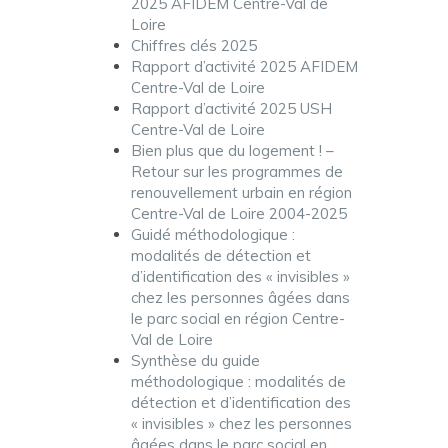
2025 AFIDEM Centre-Val de
Loire
Chiffres clés 2025
Rapport d’activité 2025 AFIDEM
Centre-Val de Loire
Rapport d’activité 2025 USH
Centre-Val de Loire
Bien plus que du logement ! –
Retour sur les programmes de
renouvellement urbain en région
Centre-Val de Loire 2004-2025
Guidé méthodologique :
modalités de détection et
d’identification des « invisibles »
chez les personnes âgées dans
le parc social en région Centre-
Val de Loire
Synthèse du guide
méthodologique : modalités de
détection et d’identification des
« invisibles » chez les personnes
âgées dans le parc social en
# # # # # # #
__Problem description__
Return, from the data, each line that has the word "modalités" in it.

__Reply to the task__
modalités de détection et
méthodologique : modalités de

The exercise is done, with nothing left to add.